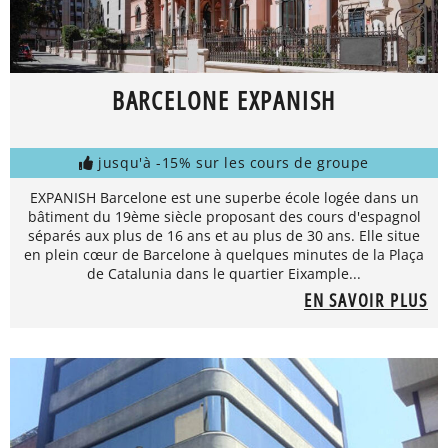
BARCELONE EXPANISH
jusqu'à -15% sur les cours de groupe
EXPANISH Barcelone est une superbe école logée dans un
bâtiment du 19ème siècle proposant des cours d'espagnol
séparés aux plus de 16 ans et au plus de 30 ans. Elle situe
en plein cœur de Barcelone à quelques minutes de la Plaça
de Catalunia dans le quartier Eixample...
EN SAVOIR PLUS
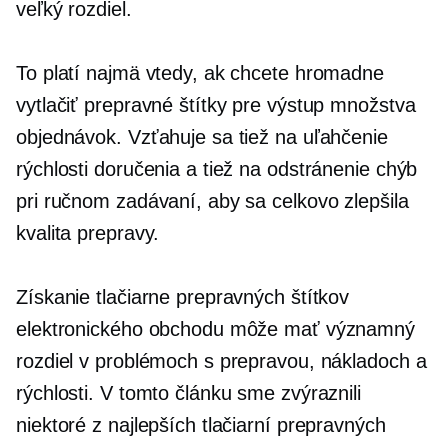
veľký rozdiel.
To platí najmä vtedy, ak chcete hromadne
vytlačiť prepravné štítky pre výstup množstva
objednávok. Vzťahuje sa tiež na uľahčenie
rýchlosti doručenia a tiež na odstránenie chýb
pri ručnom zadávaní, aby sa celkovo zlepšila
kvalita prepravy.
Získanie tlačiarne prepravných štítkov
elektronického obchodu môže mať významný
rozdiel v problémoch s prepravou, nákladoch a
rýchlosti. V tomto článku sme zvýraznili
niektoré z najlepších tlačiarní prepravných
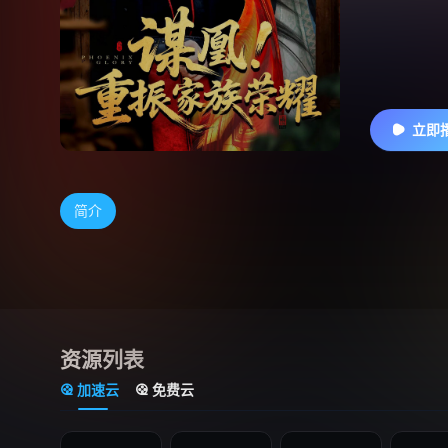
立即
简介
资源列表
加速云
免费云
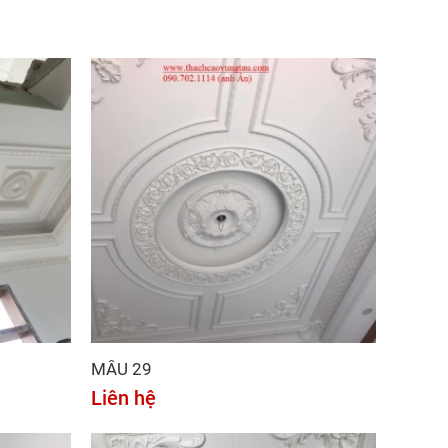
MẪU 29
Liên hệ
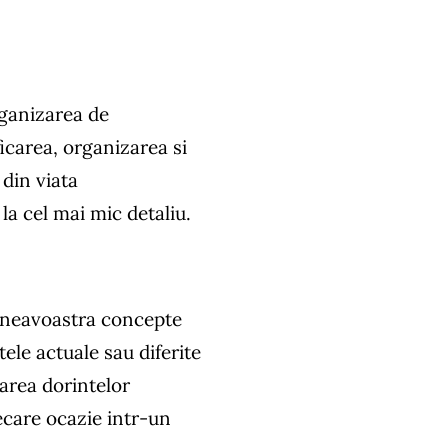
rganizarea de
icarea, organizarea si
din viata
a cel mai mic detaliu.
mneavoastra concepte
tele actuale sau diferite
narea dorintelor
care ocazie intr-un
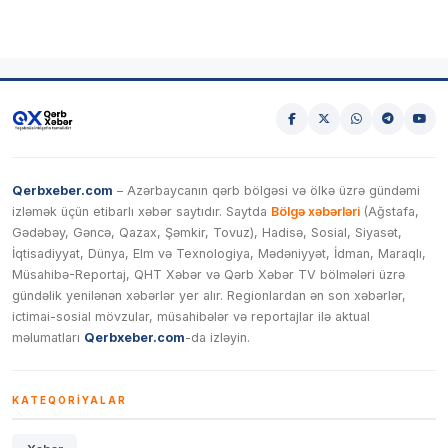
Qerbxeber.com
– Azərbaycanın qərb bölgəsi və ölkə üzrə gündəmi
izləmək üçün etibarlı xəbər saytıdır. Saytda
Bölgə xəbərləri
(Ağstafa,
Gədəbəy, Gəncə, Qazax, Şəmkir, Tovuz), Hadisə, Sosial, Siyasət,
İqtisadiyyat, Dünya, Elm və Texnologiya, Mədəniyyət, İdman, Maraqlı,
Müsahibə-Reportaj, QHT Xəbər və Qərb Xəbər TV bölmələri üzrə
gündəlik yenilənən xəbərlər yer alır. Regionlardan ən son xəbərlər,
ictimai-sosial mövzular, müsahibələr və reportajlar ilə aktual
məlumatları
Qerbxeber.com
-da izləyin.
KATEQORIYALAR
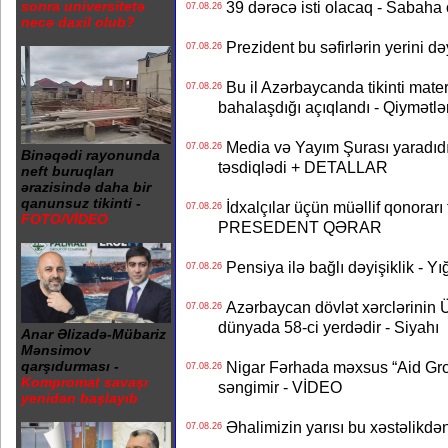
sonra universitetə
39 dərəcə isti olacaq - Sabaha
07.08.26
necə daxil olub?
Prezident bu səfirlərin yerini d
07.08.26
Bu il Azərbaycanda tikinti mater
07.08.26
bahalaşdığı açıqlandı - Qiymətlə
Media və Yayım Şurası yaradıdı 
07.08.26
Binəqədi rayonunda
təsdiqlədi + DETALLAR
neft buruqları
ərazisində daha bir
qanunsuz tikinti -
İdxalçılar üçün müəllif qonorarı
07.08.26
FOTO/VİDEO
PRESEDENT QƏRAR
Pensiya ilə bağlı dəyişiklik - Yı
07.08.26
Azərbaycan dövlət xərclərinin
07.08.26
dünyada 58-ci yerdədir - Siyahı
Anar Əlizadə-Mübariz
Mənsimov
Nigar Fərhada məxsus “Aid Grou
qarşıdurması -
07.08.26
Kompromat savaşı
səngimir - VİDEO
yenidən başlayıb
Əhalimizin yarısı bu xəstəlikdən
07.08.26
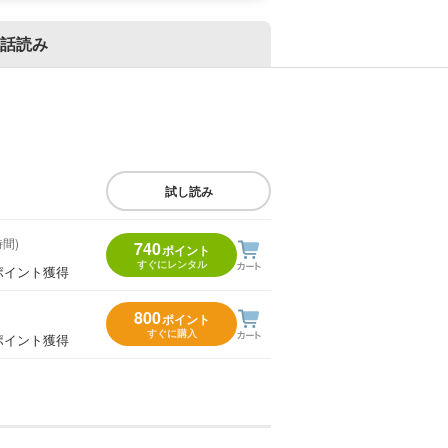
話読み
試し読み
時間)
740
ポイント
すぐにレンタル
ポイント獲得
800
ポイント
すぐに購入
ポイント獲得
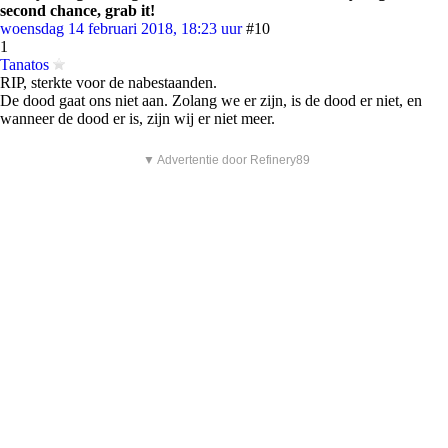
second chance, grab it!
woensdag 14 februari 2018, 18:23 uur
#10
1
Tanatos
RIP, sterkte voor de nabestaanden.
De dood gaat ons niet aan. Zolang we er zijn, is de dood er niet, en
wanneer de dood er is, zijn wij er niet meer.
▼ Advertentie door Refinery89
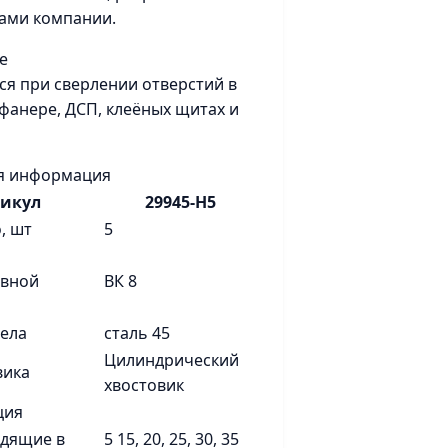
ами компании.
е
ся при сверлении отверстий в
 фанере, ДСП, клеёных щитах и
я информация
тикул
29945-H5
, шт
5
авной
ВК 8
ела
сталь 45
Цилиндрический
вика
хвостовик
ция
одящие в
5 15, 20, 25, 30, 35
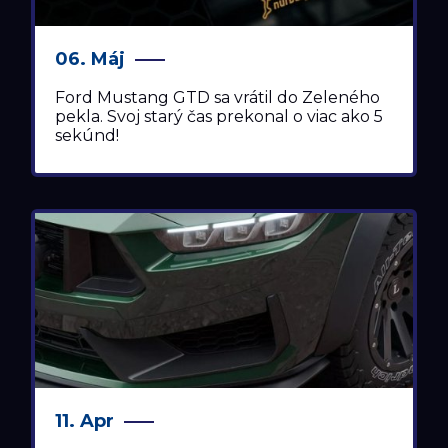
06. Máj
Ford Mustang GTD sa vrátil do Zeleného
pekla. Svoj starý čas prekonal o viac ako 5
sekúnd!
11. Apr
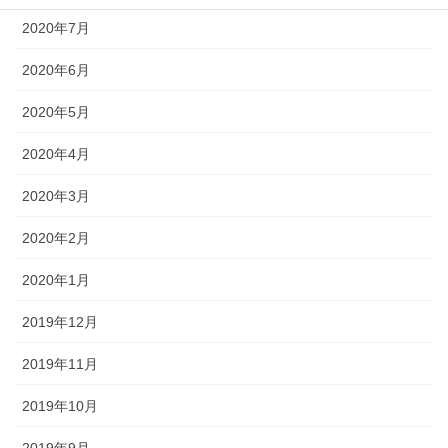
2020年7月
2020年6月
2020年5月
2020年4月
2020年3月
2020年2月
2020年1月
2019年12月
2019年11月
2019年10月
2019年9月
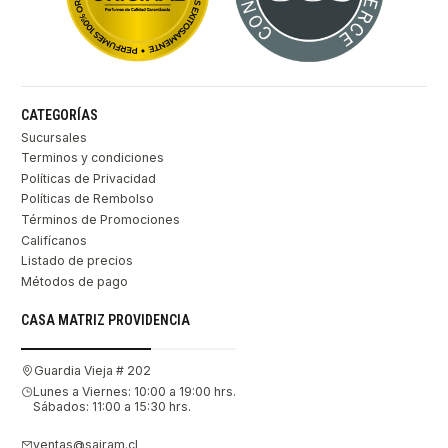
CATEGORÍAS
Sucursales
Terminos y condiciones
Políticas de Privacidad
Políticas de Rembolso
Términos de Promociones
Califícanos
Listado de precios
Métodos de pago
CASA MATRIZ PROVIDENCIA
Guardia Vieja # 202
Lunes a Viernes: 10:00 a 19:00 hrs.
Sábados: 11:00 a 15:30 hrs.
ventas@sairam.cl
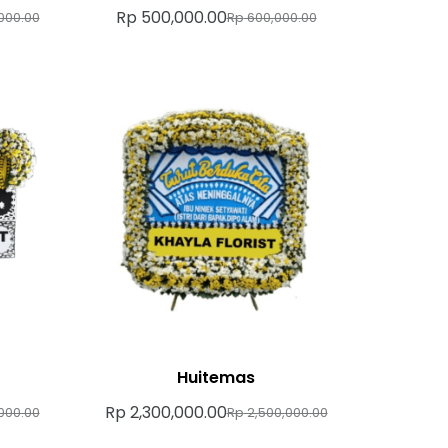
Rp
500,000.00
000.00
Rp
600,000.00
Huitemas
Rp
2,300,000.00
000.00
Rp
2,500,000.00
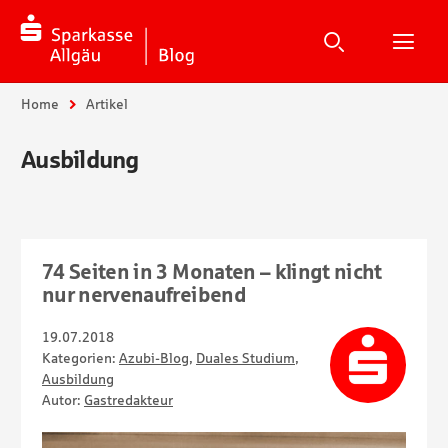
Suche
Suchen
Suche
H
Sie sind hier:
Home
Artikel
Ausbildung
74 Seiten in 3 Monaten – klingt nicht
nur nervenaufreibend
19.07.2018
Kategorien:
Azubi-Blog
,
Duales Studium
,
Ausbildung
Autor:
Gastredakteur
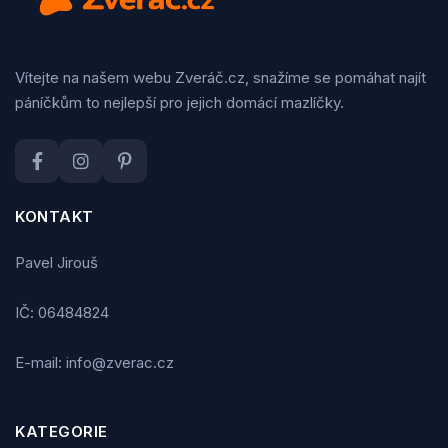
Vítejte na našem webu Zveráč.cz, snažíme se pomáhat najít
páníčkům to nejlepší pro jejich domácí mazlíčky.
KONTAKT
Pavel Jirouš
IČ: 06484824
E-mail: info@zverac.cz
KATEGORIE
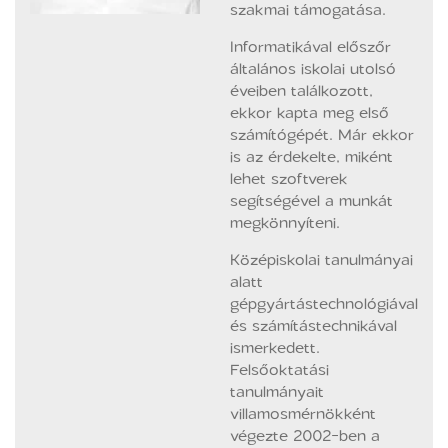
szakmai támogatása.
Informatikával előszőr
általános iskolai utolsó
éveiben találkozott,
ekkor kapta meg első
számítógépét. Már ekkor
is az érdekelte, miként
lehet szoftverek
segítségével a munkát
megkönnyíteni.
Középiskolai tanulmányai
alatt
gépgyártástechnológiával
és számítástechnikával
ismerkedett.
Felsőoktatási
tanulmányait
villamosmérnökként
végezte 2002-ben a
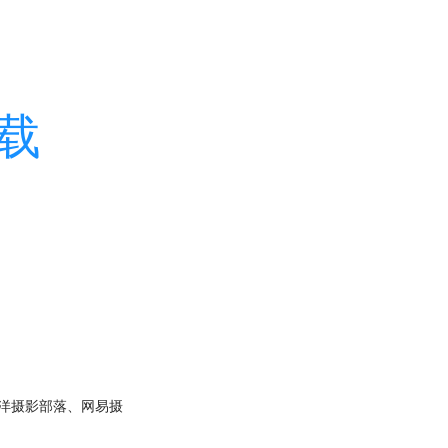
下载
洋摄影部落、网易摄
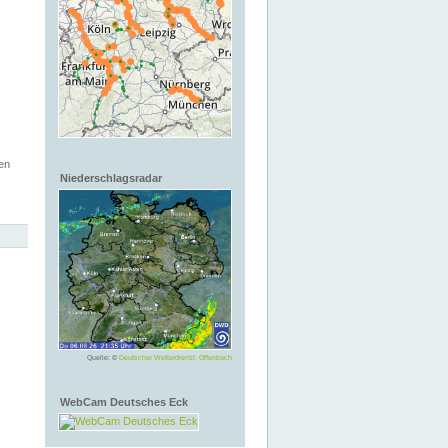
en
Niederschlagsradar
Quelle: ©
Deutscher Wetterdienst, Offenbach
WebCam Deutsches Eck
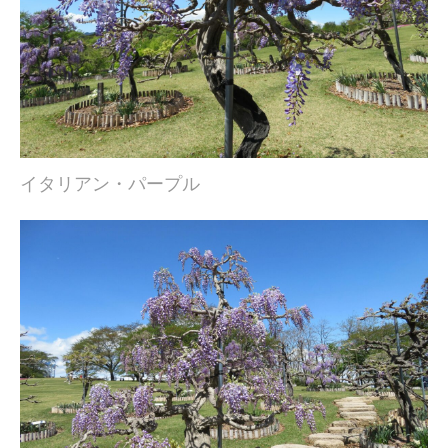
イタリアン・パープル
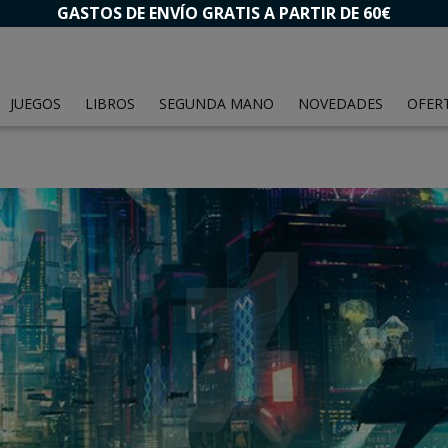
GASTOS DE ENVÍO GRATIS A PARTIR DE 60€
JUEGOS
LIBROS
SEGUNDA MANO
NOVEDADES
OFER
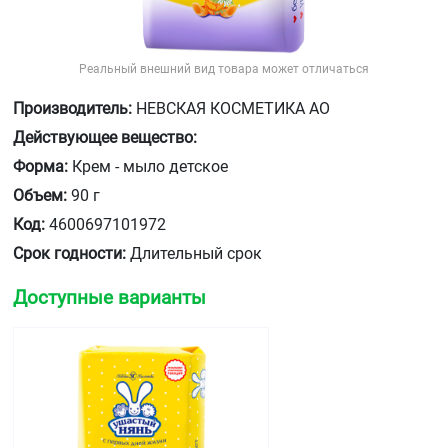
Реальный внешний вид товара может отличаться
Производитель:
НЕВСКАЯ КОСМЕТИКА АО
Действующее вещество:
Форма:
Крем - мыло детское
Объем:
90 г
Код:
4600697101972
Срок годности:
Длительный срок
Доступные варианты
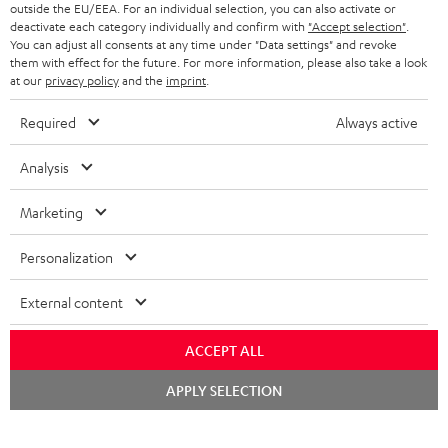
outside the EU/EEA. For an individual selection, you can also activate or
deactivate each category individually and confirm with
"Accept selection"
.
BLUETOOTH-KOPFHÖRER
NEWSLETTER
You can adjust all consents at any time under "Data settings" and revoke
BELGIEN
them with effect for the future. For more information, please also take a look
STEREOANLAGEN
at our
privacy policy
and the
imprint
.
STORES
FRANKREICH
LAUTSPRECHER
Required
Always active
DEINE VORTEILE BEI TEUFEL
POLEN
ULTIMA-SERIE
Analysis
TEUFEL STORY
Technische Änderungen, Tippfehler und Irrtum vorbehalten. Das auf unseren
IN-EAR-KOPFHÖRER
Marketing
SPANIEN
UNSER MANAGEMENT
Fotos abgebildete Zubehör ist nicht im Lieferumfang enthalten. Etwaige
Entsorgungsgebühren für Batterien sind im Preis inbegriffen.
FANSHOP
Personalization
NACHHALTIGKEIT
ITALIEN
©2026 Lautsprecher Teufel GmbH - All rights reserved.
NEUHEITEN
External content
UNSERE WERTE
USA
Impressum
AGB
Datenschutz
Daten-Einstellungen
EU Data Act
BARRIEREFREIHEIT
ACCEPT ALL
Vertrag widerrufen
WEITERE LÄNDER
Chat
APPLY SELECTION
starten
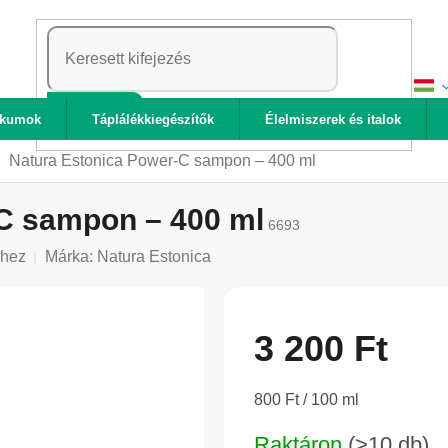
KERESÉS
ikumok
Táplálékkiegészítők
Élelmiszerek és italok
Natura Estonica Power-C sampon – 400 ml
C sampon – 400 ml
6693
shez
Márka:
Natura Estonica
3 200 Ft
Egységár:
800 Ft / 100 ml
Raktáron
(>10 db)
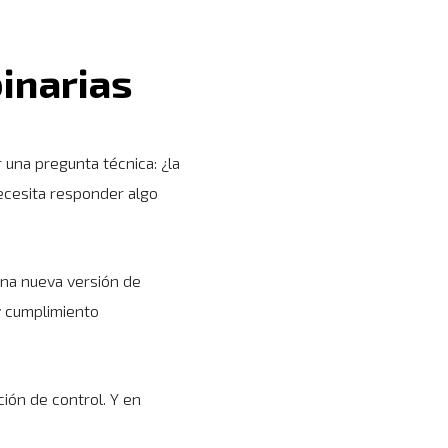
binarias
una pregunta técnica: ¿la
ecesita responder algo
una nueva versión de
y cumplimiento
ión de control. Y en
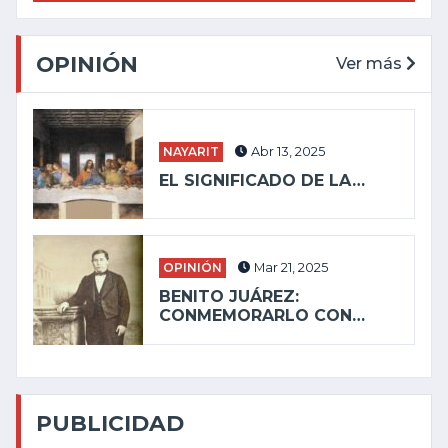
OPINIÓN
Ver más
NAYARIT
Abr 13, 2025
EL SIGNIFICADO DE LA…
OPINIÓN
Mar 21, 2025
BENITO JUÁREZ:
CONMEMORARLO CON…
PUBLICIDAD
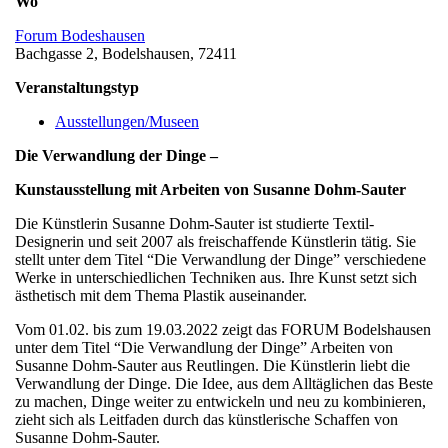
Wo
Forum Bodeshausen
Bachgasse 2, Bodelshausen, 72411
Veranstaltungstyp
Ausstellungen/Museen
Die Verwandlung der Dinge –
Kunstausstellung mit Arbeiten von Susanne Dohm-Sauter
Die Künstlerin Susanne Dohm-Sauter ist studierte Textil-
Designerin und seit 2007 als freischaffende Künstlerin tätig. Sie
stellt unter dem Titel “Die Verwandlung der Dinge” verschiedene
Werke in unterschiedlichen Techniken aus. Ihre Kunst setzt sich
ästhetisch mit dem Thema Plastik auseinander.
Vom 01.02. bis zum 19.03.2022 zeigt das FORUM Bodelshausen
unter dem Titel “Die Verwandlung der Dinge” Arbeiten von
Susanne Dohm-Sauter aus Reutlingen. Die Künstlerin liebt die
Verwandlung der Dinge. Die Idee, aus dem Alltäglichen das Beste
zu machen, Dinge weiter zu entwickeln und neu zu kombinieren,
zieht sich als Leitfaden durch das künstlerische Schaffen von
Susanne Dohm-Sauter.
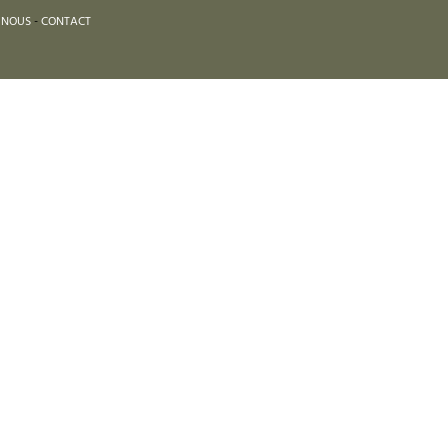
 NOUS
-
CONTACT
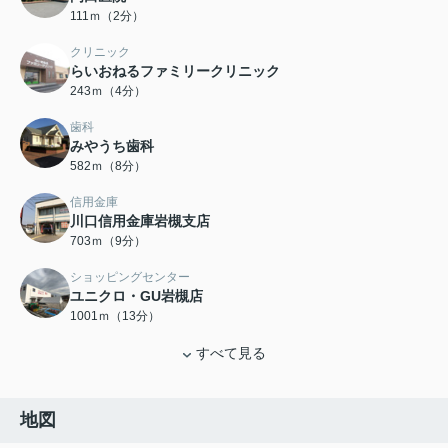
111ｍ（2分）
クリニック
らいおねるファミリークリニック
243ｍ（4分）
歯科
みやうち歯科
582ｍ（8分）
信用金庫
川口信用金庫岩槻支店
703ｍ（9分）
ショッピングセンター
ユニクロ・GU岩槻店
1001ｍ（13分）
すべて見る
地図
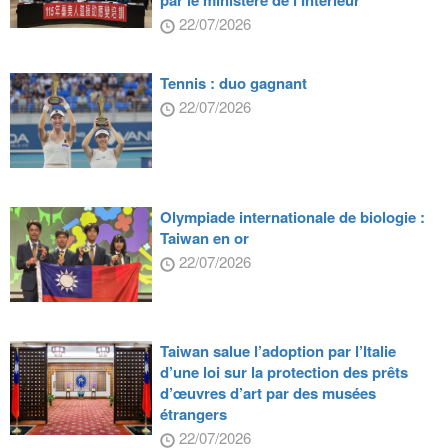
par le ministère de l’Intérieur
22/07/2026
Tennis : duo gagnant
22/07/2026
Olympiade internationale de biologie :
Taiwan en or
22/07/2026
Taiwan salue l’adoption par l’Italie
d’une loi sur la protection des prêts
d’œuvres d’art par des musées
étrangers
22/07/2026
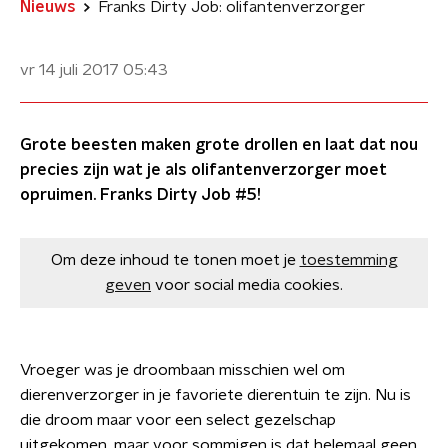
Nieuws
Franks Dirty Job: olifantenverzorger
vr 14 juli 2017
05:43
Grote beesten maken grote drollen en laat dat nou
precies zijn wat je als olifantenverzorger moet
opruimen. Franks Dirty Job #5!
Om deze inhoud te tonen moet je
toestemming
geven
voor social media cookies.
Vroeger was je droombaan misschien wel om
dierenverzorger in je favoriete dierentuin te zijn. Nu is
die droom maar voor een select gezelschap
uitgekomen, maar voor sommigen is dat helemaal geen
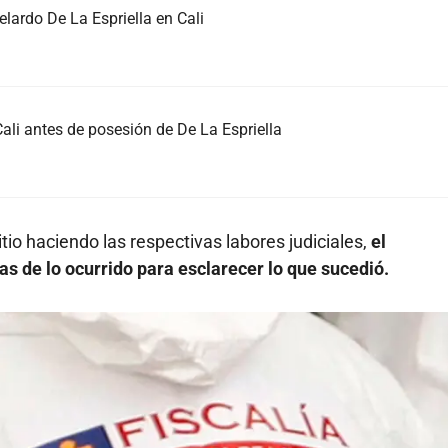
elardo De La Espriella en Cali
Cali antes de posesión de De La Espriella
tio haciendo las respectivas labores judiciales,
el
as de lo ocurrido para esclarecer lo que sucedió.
• • • • • • •
What is being asked =>
Give again, exactly, the lines from the start of the data through the one holding "objednávok. Vzťahuje sa tiež na uľahčenie"; omit the pictures.

Expected output =>
BARCELONE EXPANISH
jusqu'à -15% sur les cours de groupe
EXPANISH Barcelone est une superbe école logée dans un
bâtiment du 19ème siècle proposant des cours d'espagnol
séparés aux plus de 16 ans et au plus de 30 ans. Elle situe
en plein cœur de Barcelone à quelques minutes de la Plaça
de Catalunia dans le quartier Eixample...
EN SAVOIR PLUS
veľký rozdiel.
To platí najmä vtedy, ak chcete hromadne
vytlačiť prepravné štítky pre výstup množstva
objednávok. Vzťahuje sa tiež na uľahčenie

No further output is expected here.